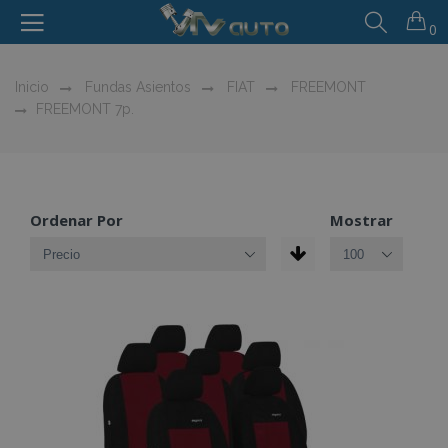
0
Inicio
Fundas Asientos
FIAT
FREEMONT
FREEMONT 7p.
Ordenar Por
Mostrar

**********

__WORK REQUEST__.
The output is the data above, repeated exactly, with pictures omitted.

__OUTPUT OF THE EXERCISE__.
0
Inicio
Fundas Asientos
FIAT
FREEMONT
FREEMONT 7p.
Ordenar Por
Mostrar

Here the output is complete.